Start of RECORDS FOR THE EXERCISE

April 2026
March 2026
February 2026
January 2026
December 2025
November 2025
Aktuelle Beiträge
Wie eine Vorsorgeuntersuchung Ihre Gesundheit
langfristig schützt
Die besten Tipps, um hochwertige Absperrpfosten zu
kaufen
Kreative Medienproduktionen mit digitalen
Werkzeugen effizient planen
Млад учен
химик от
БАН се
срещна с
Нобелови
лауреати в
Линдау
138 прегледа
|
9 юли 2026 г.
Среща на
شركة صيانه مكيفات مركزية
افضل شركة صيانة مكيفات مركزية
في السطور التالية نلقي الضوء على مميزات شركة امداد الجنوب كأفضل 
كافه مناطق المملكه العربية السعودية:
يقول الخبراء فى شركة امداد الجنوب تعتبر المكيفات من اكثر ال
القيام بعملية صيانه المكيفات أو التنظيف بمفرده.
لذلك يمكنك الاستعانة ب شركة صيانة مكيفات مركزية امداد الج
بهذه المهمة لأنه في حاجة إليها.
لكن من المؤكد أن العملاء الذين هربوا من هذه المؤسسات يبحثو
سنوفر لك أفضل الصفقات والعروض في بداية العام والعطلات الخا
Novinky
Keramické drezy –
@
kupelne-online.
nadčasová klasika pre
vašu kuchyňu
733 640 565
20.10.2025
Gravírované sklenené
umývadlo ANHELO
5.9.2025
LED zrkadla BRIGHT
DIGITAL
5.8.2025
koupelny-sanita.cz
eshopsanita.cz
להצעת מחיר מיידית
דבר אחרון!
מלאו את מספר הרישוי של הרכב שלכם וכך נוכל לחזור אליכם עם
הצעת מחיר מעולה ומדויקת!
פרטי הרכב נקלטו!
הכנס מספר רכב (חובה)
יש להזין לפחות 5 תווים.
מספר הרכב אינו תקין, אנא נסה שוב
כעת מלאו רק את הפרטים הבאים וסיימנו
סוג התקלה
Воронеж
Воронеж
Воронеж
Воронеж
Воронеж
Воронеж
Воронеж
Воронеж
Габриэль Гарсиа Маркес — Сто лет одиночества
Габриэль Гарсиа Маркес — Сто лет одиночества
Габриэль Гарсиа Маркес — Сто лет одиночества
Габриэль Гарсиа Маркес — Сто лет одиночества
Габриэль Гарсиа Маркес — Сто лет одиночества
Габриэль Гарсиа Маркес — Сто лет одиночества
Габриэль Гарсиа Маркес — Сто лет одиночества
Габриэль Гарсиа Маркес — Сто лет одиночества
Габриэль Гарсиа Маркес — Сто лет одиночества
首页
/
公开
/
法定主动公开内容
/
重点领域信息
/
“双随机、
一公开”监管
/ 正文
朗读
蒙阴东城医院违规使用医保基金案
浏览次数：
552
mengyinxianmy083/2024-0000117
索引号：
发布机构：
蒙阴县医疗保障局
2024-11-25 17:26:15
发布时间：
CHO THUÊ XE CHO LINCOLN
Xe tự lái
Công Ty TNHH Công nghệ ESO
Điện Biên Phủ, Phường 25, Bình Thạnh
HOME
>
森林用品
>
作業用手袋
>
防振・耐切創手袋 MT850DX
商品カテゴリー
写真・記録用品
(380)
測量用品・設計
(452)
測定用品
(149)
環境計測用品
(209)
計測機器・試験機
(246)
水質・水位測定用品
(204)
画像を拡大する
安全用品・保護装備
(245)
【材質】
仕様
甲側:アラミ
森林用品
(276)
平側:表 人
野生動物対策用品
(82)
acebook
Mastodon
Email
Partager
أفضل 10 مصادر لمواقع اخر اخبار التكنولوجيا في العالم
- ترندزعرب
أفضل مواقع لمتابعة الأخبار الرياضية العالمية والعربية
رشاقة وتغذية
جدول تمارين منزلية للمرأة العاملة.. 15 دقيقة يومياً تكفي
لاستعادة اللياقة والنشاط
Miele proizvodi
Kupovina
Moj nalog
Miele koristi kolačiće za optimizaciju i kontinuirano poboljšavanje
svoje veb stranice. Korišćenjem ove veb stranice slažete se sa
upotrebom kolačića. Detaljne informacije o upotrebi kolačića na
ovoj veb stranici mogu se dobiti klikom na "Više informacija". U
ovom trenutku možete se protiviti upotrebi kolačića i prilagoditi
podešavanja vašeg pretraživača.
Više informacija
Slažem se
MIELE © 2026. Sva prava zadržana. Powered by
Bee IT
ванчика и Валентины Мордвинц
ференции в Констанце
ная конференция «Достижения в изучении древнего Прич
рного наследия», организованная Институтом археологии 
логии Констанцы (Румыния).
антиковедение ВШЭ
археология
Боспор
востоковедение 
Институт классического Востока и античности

End of RECORDS FOR THE EXERCISE

### WHAT YOU ARE ASKED TO DO
Write the records out again. Each one must match exactly.

### FINISHED EXERCISE
April 2026
March 2026
February 2026
January 2026
December 2025
November 2025
Aktuelle Beiträge
Wie eine Vorsorgeuntersuchung Ihre Gesundheit
langfristig schützt
Die besten Tipps, um hochwertige Absperrpfosten zu
kaufen
Kreative Medienproduktionen mit digitalen
Werkzeugen effizient planen
Млад учен
химик от
БАН се
срещна с
Нобелови
лауреати в
Линдау
138 прегледа
|
9 юли 2026 г.
Среща на
شركة صيانه مكيفات مركزية
افضل شركة صيانة مكيفات مركزية
في السطور التالية نلقي الضوء على مميزات شركة امداد الجنوب كأفضل 
كافه مناطق المملكه العربية السعودية:
يقول الخبراء فى شركة امداد الجنوب تعتبر المكيفات من اكثر ال
القيام بعملية صيانه المكيفات أو التنظيف بمفرده.
لذلك يمكنك الاستعانة ب شركة صيانة مكيفات مركزية امداد الج
بهذه المهمة لأنه في حاجة إليها.
لكن من المؤكد أن العملاء الذين هربوا من هذه المؤسسات يبحثو
سنوفر لك أفضل الصفقات والعروض في بداية العام والعطلات الخا
Novinky
Keramické drezy –
@
kupelne-online.
nadčasová klasika pre
vašu kuchyňu
733 640 565
20.10.2025
Gravírované sklenené
umývadlo ANHELO
5.9.2025
LED zrkadla BRIGHT
DIGITAL
5.8.2025
koupelny-sanita.cz
eshopsanita.cz
להצעת מחיר מיידית
דבר אחרון!
מלאו את מספר הרישוי של הרכב שלכם וכך נוכל לחזור אליכם עם
הצעת מחיר מעולה ומדויקת!
פרטי הרכב נקלטו!
הכנס מספר רכב (חובה)
יש להזין לפחות 5 תווים.
מספר הרכב אינו תקין, אנא נסה שוב
כעת מלאו רק את הפרטים הבאים וסיימנו
סוג התקלה
Воронеж
Воронеж
Воронеж
Воронеж
Воронеж
Воронеж
Воронеж
Воронеж
Габриэль Гарсиа Маркес — Сто лет одиночества
Габриэль Гарсиа Маркес — Сто лет одиночества
Габриэль Гарсиа Маркес — Сто лет одиночества
Габриэль Гарсиа Маркес — Сто лет одиночества
Габриэль Гарсиа Маркес — Сто лет одиночества
Габриэль Гарсиа Маркес — Сто лет одиночества
Габриэль Гарсиа Маркес — Сто лет одиночества
Габриэль Гарсиа Маркес — Сто лет одиночества
Габриэль Гарсиа Маркес — Сто лет одиночества
首页
/
公开
/
法定主动公开内容
/
重点领域信息
/
“双随机、
一公开”监管
/ 正文
朗读
蒙阴东城医院违规使用医保基金案
浏览次数：
552
mengyinxianmy083/2024-0000117
索引号：
发布机构：
蒙阴县医疗保障局
2024-11-25 17:26:15
发布时间：
CHO THUÊ XE CHO LINCOLN
Xe tự lái
Công Ty TNHH Công nghệ ESO
Điện Biên Phủ, Phường 25, Bình Thạnh
HOME
>
森林用品
>
作業用手袋
>
防振・耐切創手袋 MT850DX
商品カテゴリー
写真・記録用品
(380)
測量用品・設計
(452)
測定用品
(149)
環境計測用品
(209)
計測機器・試験機
(246)
水質・水位測定用品
(204)
画像を拡大する
安全用品・保護装備
(245)
【材質】
仕様
甲側:アラミ
森林用品
(276)
平側:表 人
野生動物対策用品
(82)
acebook
Mastodon
Email
Partager
أفضل 10 مصادر لمواقع اخر اخبار التكنولوجيا في العالم
- ترندزعرب
أفضل مواقع لمتابعة الأخبار الرياضية العالمية والعربية
رشاقة وتغذية
جدول تمارين منزلية للمرأة العاملة.. 15 دقيقة يومياً تكفي
لاستعادة اللياقة والنشاط
Miele proizvodi
Kupovina
Moj nalog
Miele koristi kolačiće za optimizaciju i kontinuirano poboljšavanje
svoje veb stranice. Korišćenjem ove veb stranice slažete se sa
upotrebom kolačića. Detaljne informacije o upotrebi kolačića na
ovoj veb stranici mogu se dobiti klikom na "Više informacija". U
ovom trenutku možete se protiviti upotrebi kolačića i prilagoditi
podešavanja vašeg pretraživača.
Više informacija
Slažem se
MIELE © 2026. Sva prava zadržana. Powered by
Bee IT
ванчика и Валентины Мордвинц
ференции в Констанце
ная конференция «Достижения в изучении древнего Прич
рного наследия», организованная Институтом археологии 
логии Констанцы (Румыния).
антиковедение ВШЭ
археология
Боспор
востоковедение 
Институт классического Востока и античности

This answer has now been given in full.